▸ **Task brief**
Your job is to print, exactly, the lines in the data below from the line with "手机：13771687190" through the line with "Güter, börsenfähige (marketable goods)", both included, and to omit any picture.
┌──
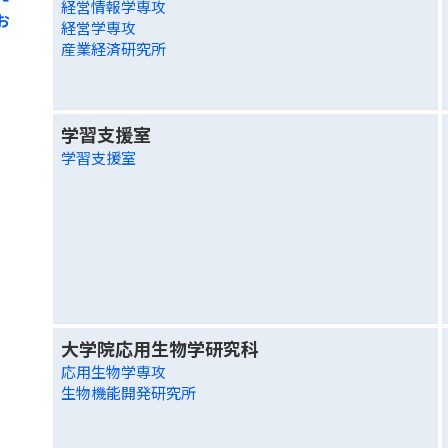
経営情報学専攻
お
経営学専攻
産業経済研究所
学習支援室
学習支援室
大学院応用生物学研究科
応用生物学専攻
生物機能開発研究所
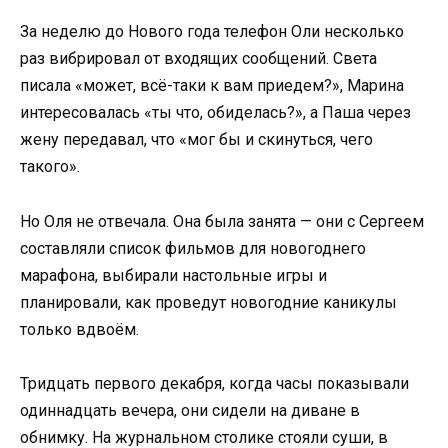
За неделю до Нового года телефон Оли несколько
раз вибрировал от входящих сообщений. Света
писала «может, всё-таки к вам приедем?», Марина
интересовалась «ты что, обиделась?», а Паша через
жену передавал, что «мог бы и скинуться, чего
такого».
Но Оля не отвечала. Она была занята — они с Сергеем
составляли список фильмов для новогоднего
марафона, выбирали настольные игры и
планировали, как проведут новогодние каникулы
только вдвоём.
Тридцать первого декабря, когда часы показывали
одиннадцать вечера, они сидели на диване в
обнимку. На журнальном столике стояли суши, в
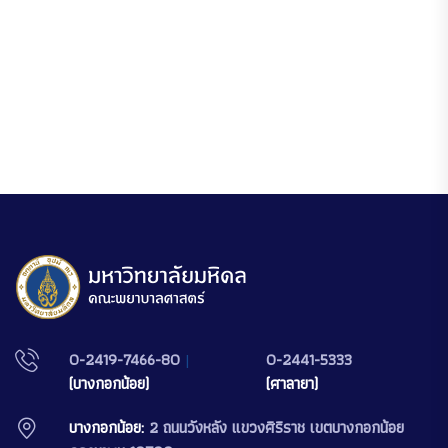
0-2419-7466-80
|
0-2441-5333
(บางกอกน้อย)
(ศาลายา)
บางกอกน้อย:
2 ถนนวังหลัง แขวงศิริราช เขตบางกอกน้อย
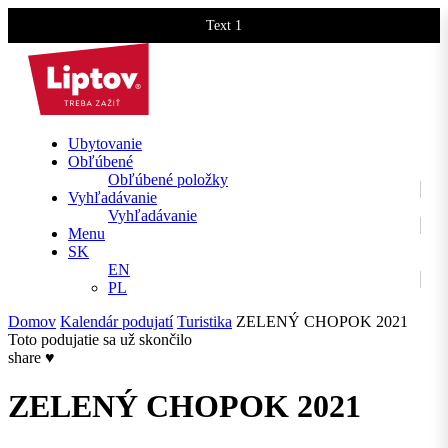
Text 1
Text 2
Ubytovanie
Obľúbené
Obľúbené položky
Vyhľadávanie
Vyhľadávanie
Menu
SK
EN
PL
Domov
Kalendár podujatí
Turistika
ZELENÝ CHOPOK 2021
Toto podujatie sa už skončilo
share
♥
ZELENÝ CHOPOK 2021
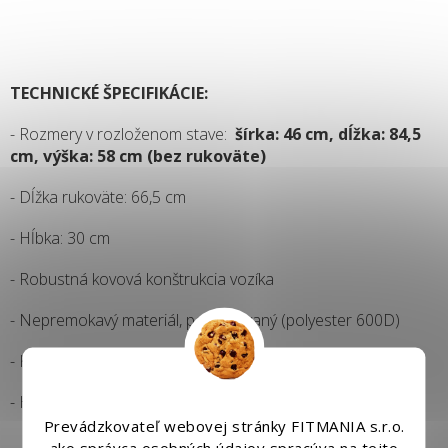
TECHNICKÉ ŠPECIFIKÁCIE:
- Rozmery v rozloženom stave:
šírka: 46 cm, dĺžka: 84,5
cm, výška: 58 cm (bez rukoväte)
- Dĺžka rukoväte: 66,5 cm
- Hĺbka: 30 cm
- Robustná kovová konštrukcia vozíka
- Nepremokavý materiál, pogumovaný (polyester 600D)
- Kolieska: plastové, priemer 19,5 cm
- Hmotnosť: 10 kg
Prevádzkovateľ webovej stránky FITMANIA s.r.o.
ako správca osobných údajov spracúva na tejto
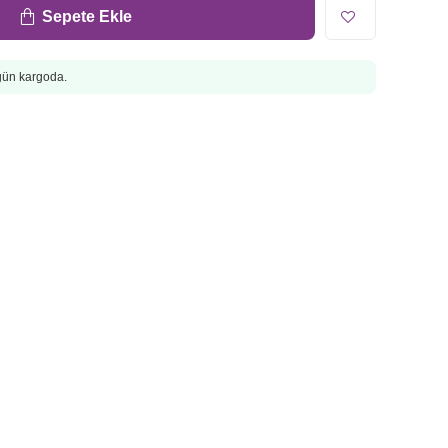
Sepete Ekle
ugün kargoda.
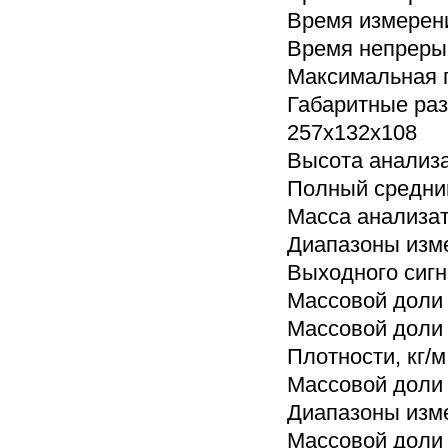
Время измерени
Время непрерыв
Максимальная п
Габаритные ра
257х132х108
Высота анализа
Полный средний
Масса анализато
Диапазоны изм
Выходного сигн
Массовой доли 
Массовой доли
Плотности, кг/м
Массовой доли 
Диапазоны изм
Массовой доли 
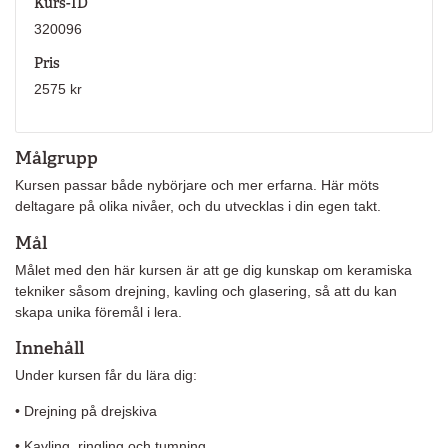
Kurs-ID
320096
Pris
2575 kr
Målgrupp
Kursen passar både nybörjare och mer erfarna. Här möts
deltagare på olika nivåer, och du utvecklas i din egen takt.
Mål
Målet med den här kursen är att ge dig kunskap om keramiska
tekniker såsom drejning, kavling och glasering, så att du kan
skapa unika föremål i lera.
Innehåll
Under kursen får du lära dig:
• Drejning på drejskiva
• Kavling, ringling och tumning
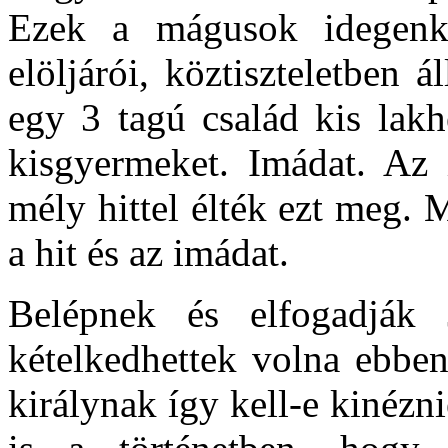
Ezek a mágusok idegenké
elöljárói, köztiszteletben 
egy 3 tagú család kis lakh
kisgyermeket. Imádat. Az 
mély hittel élték ezt meg. 
a hit és az imádat.
Belépnek és elfogadják
kételkedhettek volna ebben
királynak így kell-e kinézn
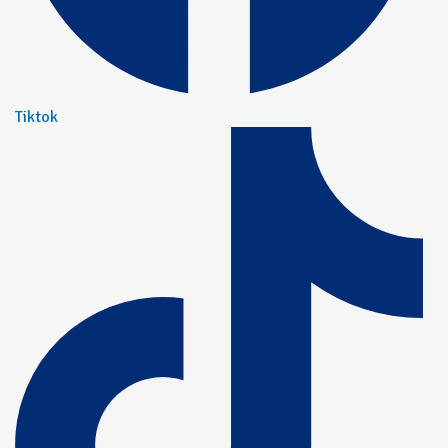
Tiktok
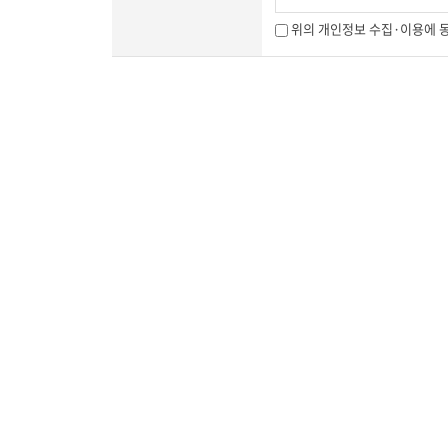
위의 개인정보 수집·이용에 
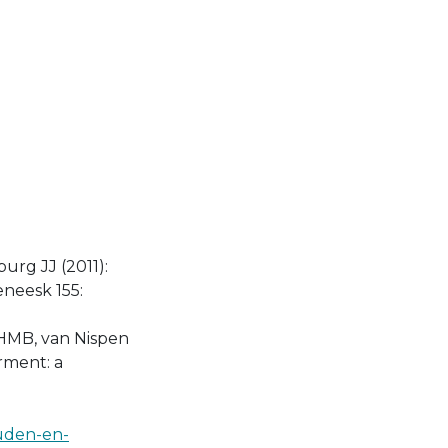
rg JJ (2011):
neesk 155:
GHMB, van Nispen
rment: a
ouden-en-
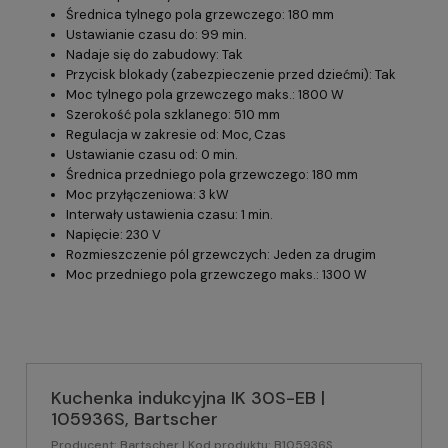
Średnica tylnego pola grzewczego: 180 mm
Ustawianie czasu do: 99 min.
Nadaje się do zabudowy: Tak
Przycisk blokady (zabezpieczenie przed dziećmi): Tak
Moc tylnego pola grzewczego maks.: 1800 W
Szerokość pola szklanego: 510 mm
Regulacja w zakresie od: Moc, Czas
Ustawianie czasu od: 0 min.
Średnica przedniego pola grzewczego: 180 mm
Moc przyłączeniowa: 3 kW
Interwały ustawienia czasu: 1 min.
Napięcie: 230 V
Rozmieszczenie pól grzewczych: Jeden za drugim
Moc przedniego pola grzewczego maks.: 1300 W
Kuchenka indukcyjna IK 30S-EB |
105936S, Bartscher
Producent:
Bartscher
| Kod produktu:
B105936S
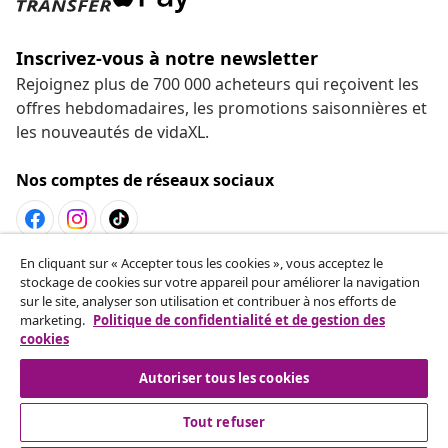
Inscrivez-vous à notre newsletter
Rejoignez plus de 700 000 acheteurs qui reçoivent les
offres hebdomadaires, les promotions saisonnières et
les nouveautés de vidaXL.
Nos comptes de réseaux sociaux
En cliquant sur « Accepter tous les cookies », vous acceptez le
Résilier le contrat
stockage de cookies sur votre appareil pour améliorer la navigation
Envoyez une demande de rétractation concernant
sur le site, analyser son utilisation et contribuer à nos efforts de
marketing.
Politique de confidentialité et de gestion des
votre commande.
cookies
Résilier le contrat
Autoriser tous les cookies
Tout refuser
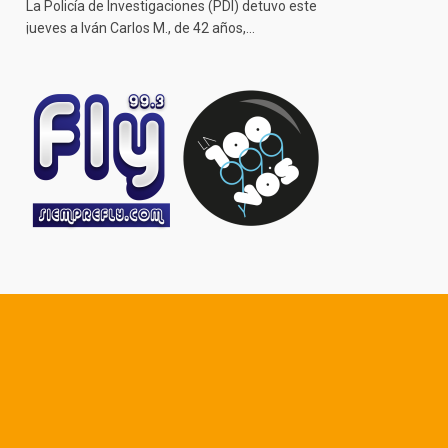
La Policía de Investigaciones (PDI) detuvo este
jueves a Iván Carlos M., de 42 años,…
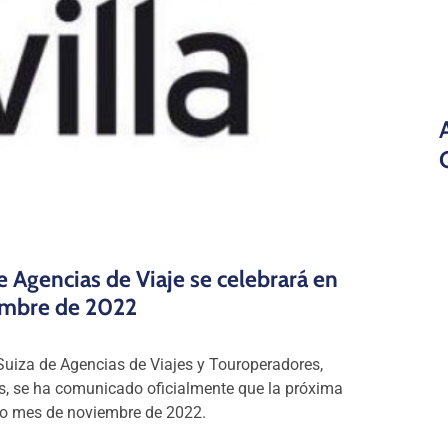
e Agencias de Viaje se celebrará en
embre de 2022
Suiza de Agencias de Viajes y Touroperadores,
s, se ha comunicado oficialmente que la próxima
imo mes de noviembre de 2022.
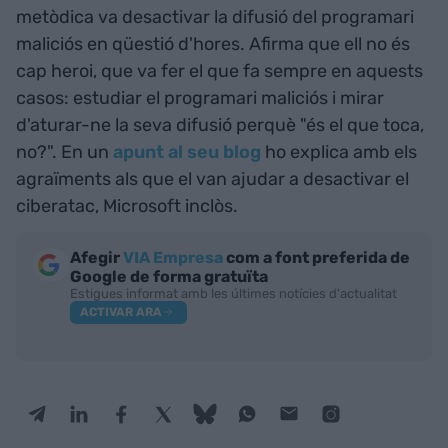
metòdica va desactivar la difusió del programari
maliciós en qüestió d'hores. Afirma que ell no és
cap heroi, que va fer el que fa sempre en aquests
casos: estudiar el programari maliciós i mirar
d'aturar-ne la seva difusió perquè "és el que toca,
no?". En un
apunt al seu blog
ho explica amb els
agraïments als que el van ajudar a desactivar el
ciberatac, Microsoft inclòs.
Afegir
VIA Empresa
com a font preferida de
Google de forma gratuïta
Estigues informat amb les últimes notícies d'actualitat
ACTIVAR ARA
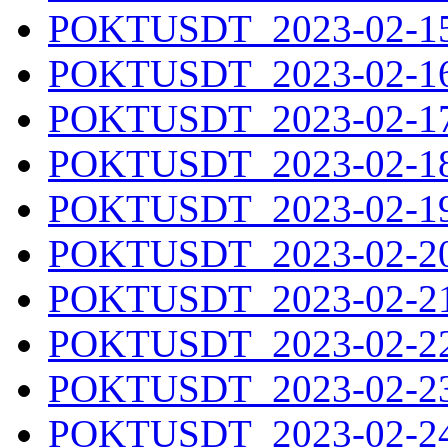
POKTUSDT_2023-02-15.
POKTUSDT_2023-02-16.
POKTUSDT_2023-02-17.
POKTUSDT_2023-02-18.
POKTUSDT_2023-02-19.
POKTUSDT_2023-02-20.
POKTUSDT_2023-02-21.
POKTUSDT_2023-02-22.
POKTUSDT_2023-02-23.
POKTUSDT_2023-02-24.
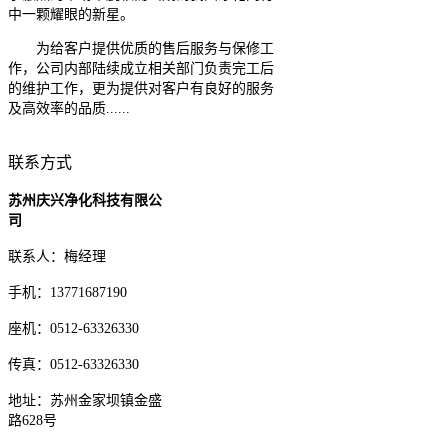
中一颗耀眼的新星。
为给客户提供优质的售后服务与保修工
作，公司内部陆续成立相关部门负责完工后
的维护工作，更为提供对客户有良好的服务
及高效率的品质......
联系方式
苏州庆兴净化科技有限公
司
联系人：梅经理
手机：13771687190
座机：0512-63326330
传真：0512-63326330
地址：苏州金家坝镇金盛
路628号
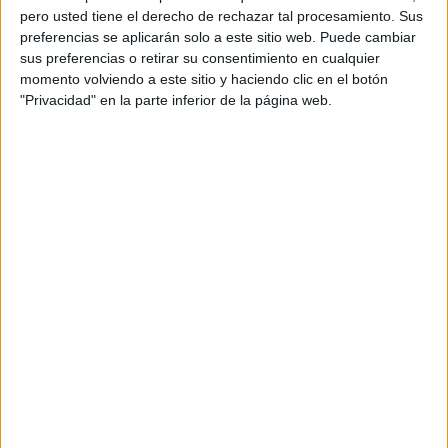
pero usted tiene el derecho de rechazar tal procesamiento. Sus
preferencias se aplicarán solo a este sitio web. Puede cambiar
sus preferencias o retirar su consentimiento en cualquier
momento volviendo a este sitio y haciendo clic en el botón
"Privacidad" en la parte inferior de la página web.
Acerca de orientacionandujar
Orientación Andújar no es solo un blog, es la apuesta
personal de dos profesores Ginés y Maribel, que
además de ser pareja, son los encargados de los
contenidos que encontramos dentro del blog y en el
cual, vuelcan la mayor parte del tiempo, que sus tareas
como docentes, y voluntarios en sus meses de verano
les permite.
DEJA UNA RESPUESTA
Tu dirección de correo electrónico no será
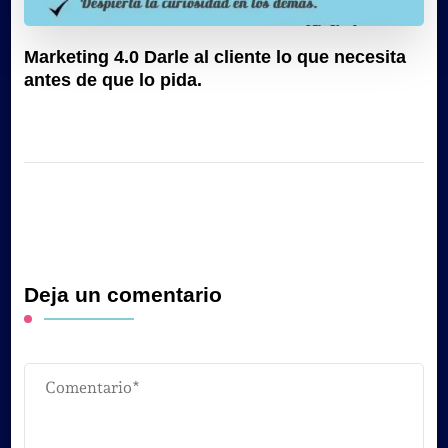
Marketing 4.0 Darle al cliente lo que necesita
antes de que lo pida.
Deja un comentario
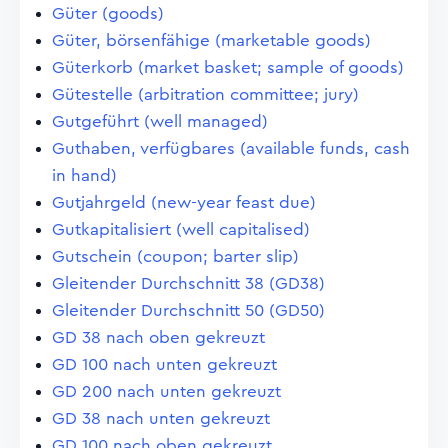
Güter (goods)
Güter, börsenfähige (marketable goods)
Güterkorb (market basket; sample of goods)
Gütestelle (arbitration committee; jury)
Gutgeführt (well managed)
Guthaben, verfügbares (available funds, cash
in hand)
Gutjahrgeld (new-year feast due)
Gutkapitalisiert (well capitalised)
Gutschein (coupon; barter slip)
Gleitender Durchschnitt 38 (GD38)
Gleitender Durchschnitt 50 (GD50)
GD 38 nach oben gekreuzt
GD 100 nach unten gekreuzt
GD 200 nach unten gekreuzt
GD 38 nach unten gekreuzt
GD 100 nach oben gekreuzt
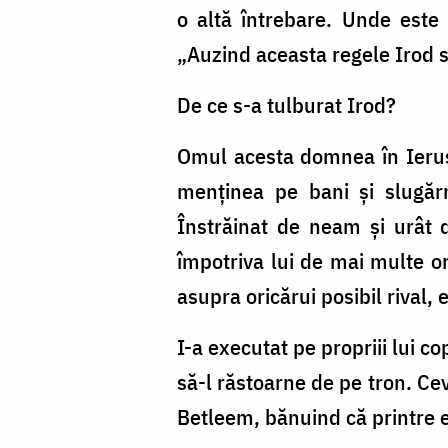
o altă întrebare. Unde este
„Auzind aceasta regele Irod s-
De ce s-a tulburat Irod?
Omul acesta domnea în Ierusa
menținea pe bani și slugărn
Înstrăinat de neam și urât d
împotriva lui de mai multe ori
asupra oricărui posibil rival,
I-a executat pe propriii lui c
să-l răstoarne de pe tron. Ceva
Betleem, bănuind că printre e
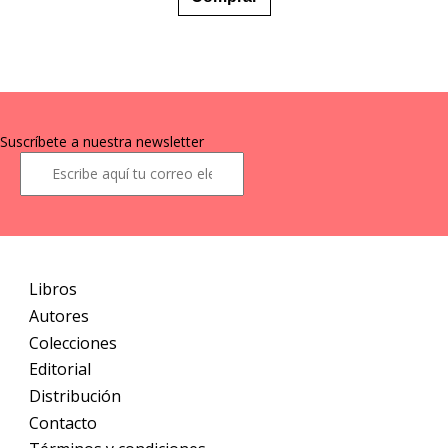
precios:
tiene
desde
múltiples
9,99 €
variantes.
hasta
Las
23,50 €
opciones
se
pueden
Suscríbete a nuestra newsletter
elegir
en
la
página
de
producto
Libros
Autores
Colecciones
Editorial
Distribución
Contacto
└──
▸ **Reply**
手机：13771687190
座机：0512-63326330
传真：0512-63326330
地址：苏州金家坝镇金盛
路628号
pero usted tiene el derecho de rechazar tal procesamiento. Sus
preferencias se aplicarán solo a este sitio web. Puede cambiar
sus preferencias o retirar su consentimiento en cualquier
momento volviendo a este sitio y haciendo clic en el botón
"Privacidad" en la parte inferior de la página web.
Acerca de orientacionandujar
Orientación Andújar no es solo un blog, es la apuesta
personal de dos profesores Ginés y Maribel, que
además de ser pareja, son los encargados de los
contenidos que encontramos dentro del blog y en el
cual, vuelcan la mayor parte del tiempo, que sus tareas
como docentes, y voluntarios en sus meses de verano
les permite.
DEJA UNA RESPUESTA
Tu dirección de correo electrónico no será
Marketing 4.0 Darle al cliente lo que necesita
antes de que lo pida.
Deja un comentario
Güter (goods)
Güter, börsenfähige (marketable goods)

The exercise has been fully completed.